There it does not seem to me to be possible to construe the phrase 'all the requirements of the preceding paragraphs' as being restricted simply to those in para 18, for the passenger cannot be equated with one holding a current entry clearance unless he satisfies both para 18 and para 19. Again, therefore, it seems to me that this is clearly a reference to the two sets of requirements which are imposed by para 18 and 19 and I do not see any logical reason why the same phrase should have a different meaning in the latter part of the paragraph.

Furthermore, counsel for Miss Alexander has drawn our attention to the new para 24, which has now supplanted the rule we have just been looking at. Instead of referring to 'all the requirements of the preceding paragraphs', it refers to 'the requirements of paragraphs 21-23'. The new paragraphs 21-23 are in fact the paragraphs which supplant and provide in substantially the same words the matters which are set out in paras 18-20 that we are considering.

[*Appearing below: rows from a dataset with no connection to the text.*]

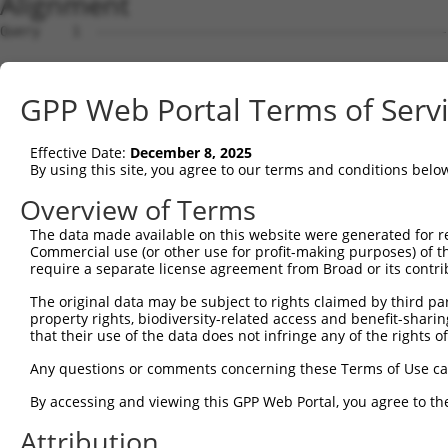
Alignment
Query    1  --------------------------------------------------------------------------  0
                                                                                      
Sbjct    1  GGGCGCCTGCCACCGCCTCCTGGGCGGGAGCTTCCTGTGGCTGTCTCCGCCGCGGCCGCCCGGGGGCCGCGGAA  74

Query    1  --------------------------------------------------------------------------  0
                                                                                      
Sbjct   75  AGCTAGGCGGTTCCGGGCTCGAGAAGGCCCGGTTTTGGTTCGGATCCGCCGCGAGGTATCTAGCCTGCCAAGAT  148

Query    1  --------------------------------------------------------------------------  0
                                                                                      
Sbjct  149  GCCAGGGCCAAGACCTCGGAAGGGCCCTAAGACCAGTGGCCAGGGTGCTGAGACTGCCAAGCAGCTGGGGCTTT  222

Query    1  --------------------------------------------------------------------------  0
                                                                                      
Sbjct  223  TTGTGGAGTTCAACCCTGAGGACATGCTCCTGGGGGTGGATGAGACTGAAGATGATGGAGACCTGGAGGCTGAG  296

Query    1  --------------------------------------------------------------------------  0
                                                                                      
Sbjct  297  TTACTGGCACTCACAGGGGAAACAGCGAGCAGGAGCAGGAAGCCAGCACCCAAGGGGCAGGCTCCACTGCCCAT  370

Query    1  --------------------------------------------------------------------------  0
                                                                                      
Sbjct  371  GGCCCACATTGAGAAGCTGGCAGCAGACTGTATGCGAGATGTGGAGGAGGATGAAGAAGAGGAAGGGCTGGAGG  444

Query    1  --------------------------------------------------------------------------  0
                                                                                      
Sbjct  445  ACGATGCAGACCTTCTGACAGAGCTGCAGGAGGTCCTGGGTGAGGATGAAGAAGCGGGTCTGCTGGACGGCAGT  518

Query    1  --------------------------------------------------------------------------  0
                                                                                      
Sbjct  519  GAGGCAGCAAGTCCAGACCTCTGTGAGGAGAAGACTTGGGACAACACTGAACTACCTGTAGAGCAGGCAGCCTG  592

Query    1  --------------------------------------------------------------------------  0
                                                                                      
Sbjct  593  CCAACAGGCAGTACCTGCTGCAGCTCAGGCTGGAGGGCCTCGGGGGCTGCAGGCTTTGCTGGAGGAACGGATCC  666

Query    1  --------------------------------------------------------------------------  0
                                                                                      
Sbjct  667  GTAACTACCGGGAGGCCGCAGCCAGTGCCAAGGAGGCTGGTGAAGCTGCCAAAGCCCGGCGCTGTGAGCGAGGC  740

Query    1  --------------------------------------------------------------------------  0
                                                                                      
Sbjct  741  CTAAAGACTCTGCAGTCCCAGCTTGCCACTGTGAGGAAAGGCGGGAAGATCTGTGAGGATGAGATCCCACCTCC  814

Query    1  --------------------------------------------------------------------------  0
                                                                                      
Sbjct  815  AGTAGCCTTGGGCAAAAGGCCCCCAGCCCCCCAGGAAAGAGCCATCAAGAACCCTGAGATAGACTCTCCAGGTC  888

Query    1  --------------------------------------------------------------------------  0
                                                                                      
Sbjct  889  CCTGTGCCATGGAGCCAGGCAACCTTTCCCAGCCCGAGTCCAGCCTCCCTGCCATTGCTCCCTTGCCTGATTCA  962

Query    1  --------------------------------------------------------------------------  0
                                                                                      
Sbjct  963  GACCCAGACCCACAAGCCCTGCTGTTAGCCCGACAGAGAGAGTACAAGGCGGCTGCTCTCGATGCCAAGCGGGC  1036

Query    1  --------------------------------------------------------------------------  0
                                                                                      
Sbjct 1037  TGGAGATCTAGACCGTGCTCGGGAGCTCATGAGGATCGGGAAGAGATTTGGTACTGTCCTAGAGGCCCTGGAAA  1110

Query    1  --------------------------------------------------------------------------  0
                                                                                      
Sbjct 1111  AGGGTCAGCCTGTGGACCTGAGTGGCATGCCCCCAGCACCTGCGGATCTGAAGGCCCTCCCCCAGGCTTCTAAG  1184

Query    1  --------------------------------------------------------------------------  0
                                                                                      
Sbjct 1185  GCCTCCTCAGCAACCCAAGGCCTGTCCCCAGCAGTAGAGCAAATGCAGCCAGTGATGGCCTCTGACCTCCCAGC  1258

Query    1  --------------------------------------------------------------------------  0
                                                                                      
Sbjct 1259  CACCCCAGTGGCCCCTGCGGAGCCAACAACAGTGCTGGATGCTTTACAGCAAAGGCTGAACAAGTATCGTGAGG  1332

Query    1  --------------------------------------------------------------------------  0
                                                                                      
Sbjct 1333  CAGGCATCCAGGCCCGGGCCAATGGGGATGAGCGCAAGGCCAGGATGCACGATCGCATTGCCAAGCAATATCAG  1406

Query    1  --------------------------------------------------------------------------  0
                                                                                      
Sbjct 1407  GATGCTGTTCGAGCTCATCAGGCAGGACAGAAAGTTGACTTTGCCGAGTTACCTGTTCCTCCAGGATTTCCTCC  1480

Query    1  --------------------------------------------------------------------------  0
                                                                                      
Sbjct 1481  CATCCCTGGCCTGGAGCCCAGGAAAGGTAGTGAGCAGGATTCAGTGGCAGCAACTTTAGCAACTGCCCAAAAAC  1554

Query    1  --------------------------------------------------------------------------  0
                                                                                      
Sbjct 1555  TGGCCTCAGAAGATGCAGCCCTGGTAGATGACGACGAGGAGAGTGACACTCCAGCACAGGCCCCATTGGCCAAG  1628

Query    1  --------------------------------------------------------------------------  0
                                                                                      
Sbjct 1629  AAGCCAGCGCAGACTCTGGTCTCTCCATCCCATCTTCTGACTGAGCCCAAGGCTTCAAGTTCTAAGGAGTCACT  1702

Query    1  -------------------------------------------------------------
GPP Web Portal Terms of Serv
Effective Date:
December 8, 2025
By using this site, you agree to our terms and conditions belo
Overview of Terms
The data made available on this website were generated for r
Commercial use (or other use for profit-making purposes) of t
require a separate license agreement from Broad or its contri
The original data may be subject to rights claimed by third part
property rights, biodiversity-related access and benefit-sharing 
that their use of the data does not infringe any of the rights of
Any questions or comments concerning these Terms of Use c
By accessing and viewing this GPP Web Portal, you agree to th
Attribution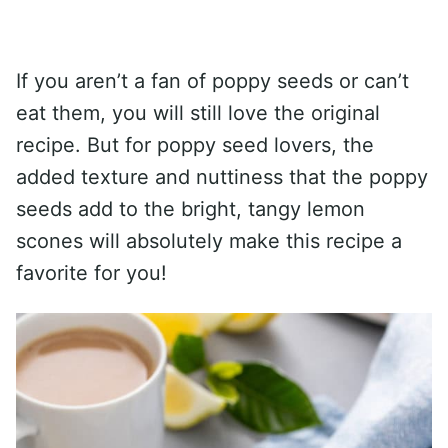
If you aren’t a fan of poppy seeds or can’t
eat them, you will still love the original
recipe. But for poppy seed lovers, the
added texture and nuttiness that the poppy
seeds add to the bright, tangy lemon
scones will absolutely make this recipe a
favorite for you!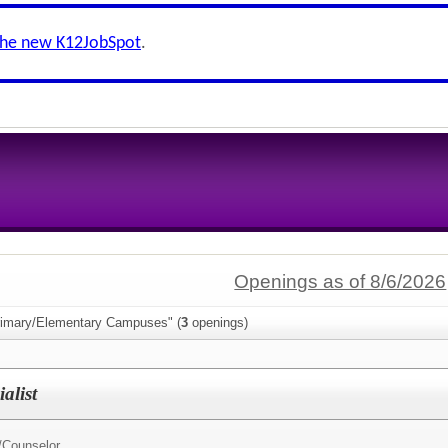
the new K12JobSpot
.
Openings as of 8/6/2026
rimary/Elementary Campuses" (
3
openings)
alist
/
Counselor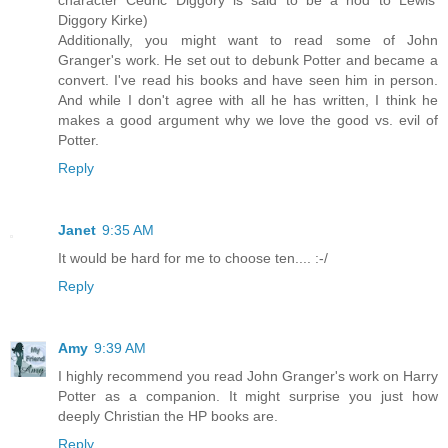
character Cedric Diggory is said to be a nod to Lewis'
Diggory Kirke)
Additionally, you might want to read some of John
Granger's work. He set out to debunk Potter and became a
convert. I've read his books and have seen him in person.
And while I don't agree with all he has written, I think he
makes a good argument why we love the good vs. evil of
Potter.
Reply
Janet
9:35 AM
It would be hard for me to choose ten.... :-/
Reply
Amy
9:39 AM
I highly recommend you read John Granger's work on Harry
Potter as a companion. It might surprise you just how
deeply Christian the HP books are.
Reply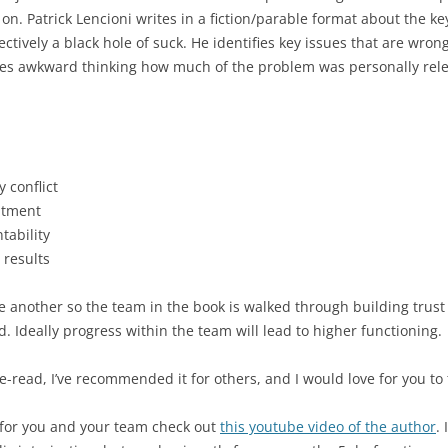
n. Patrick Lencioni writes in a fiction/parable format about the ke
ectively a black hole of suck. He identifies key issues that are wron
es awkward thinking how much of the problem was personally rele
 conflict
itment
tability
 results
 another so the team in the book is walked through building trust t
 Ideally progress within the team will lead to higher functioning.
e-read, I’ve recommended it for others, and I would love for you to 
e for you and your team check out
this youtube video of the author
.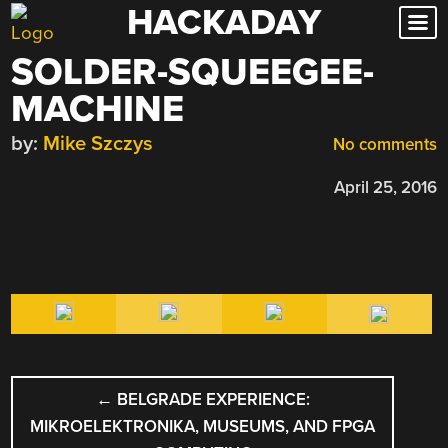
HACKADAY
Skip
to
SOLDER-SQUEEGEE-
content
MACHINE
by:
Mike Szczys
No comments
April 25, 2016
POST
←
BELGRADE EXPERIENCE:
NAVIGATION
MIKROELEKTRONIKA, MUSEUMS, AND FPGA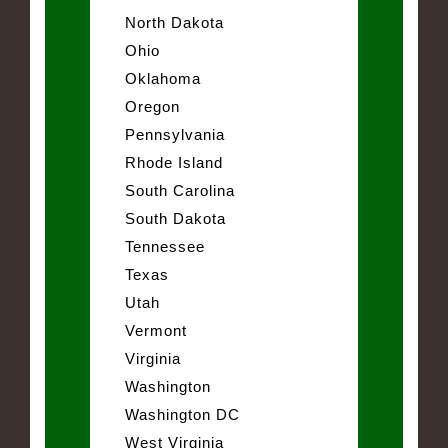
North Dakota
Ohio
Oklahoma
Oregon
Pennsylvania
Rhode Island
South Carolina
South Dakota
Tennessee
Texas
Utah
Vermont
Virginia
Washington
Washington DC
West Virginia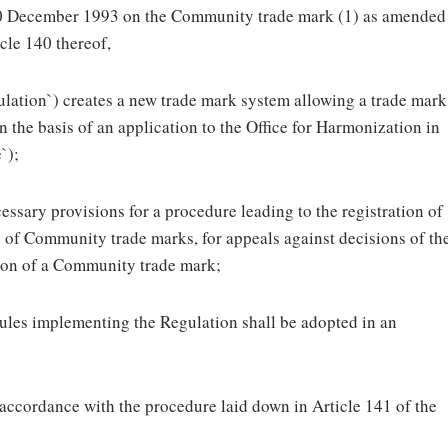
20 December 1993 on the Community trade mark (1) as amended
cle 140 thereof,
lation`) creates a new trade mark system allowing a trade mark
the basis of an application to the Office for Harmonization in
`);
essary provisions for a procedure leading to the registration of
n of Community trade marks, for appeals against decisions of th
ation of a Community trade mark;
rules implementing the Regulation shall be adopted in an
accordance with the procedure laid down in Article 141 of the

For those reasons it seems to me that the rule is providing a discretion in the one case where the person applying for entry, is unable to produce an entry clearance certificate, can satisfy the immigration officer that he has a genuine intention of engaging in a course of study but cannot satisfy him as to the fulfilment of all the requirements contained in paras 18 and 19, which would include the requirement that he has the intention of leaving at the end of his course of study. That may seem a strange result, but I do not think that it is because it seems to me to be perfectly logical that there should be provided in these rules a locus poenitentiae to enable the student arriving here from abroad if necessary to get his affairs in order to satisfy the requirements for him to be allowed to stay. There seems to me to be nothing odd or unusual in conferring on the immigration officer a discretion enabling him to admit the person temporarily if he is satisfied that he does intend to be a student, leaving it to him to apply to the Home Office for further consideration of his case.

For those reasons, therefore, I think that the Divisional Court arrived at the right conclusion, and I for my part would dismiss the appeal.

DISPOSITION:

Appeal allowed. Leave to appeal to the House of Lords refused.

21 January 1982. The Appeal Committee of the House of Lords granted leave to appeal.

SOLICITORS:

Treasury Solicitor; Seifert Sedley & Co (for the applicant).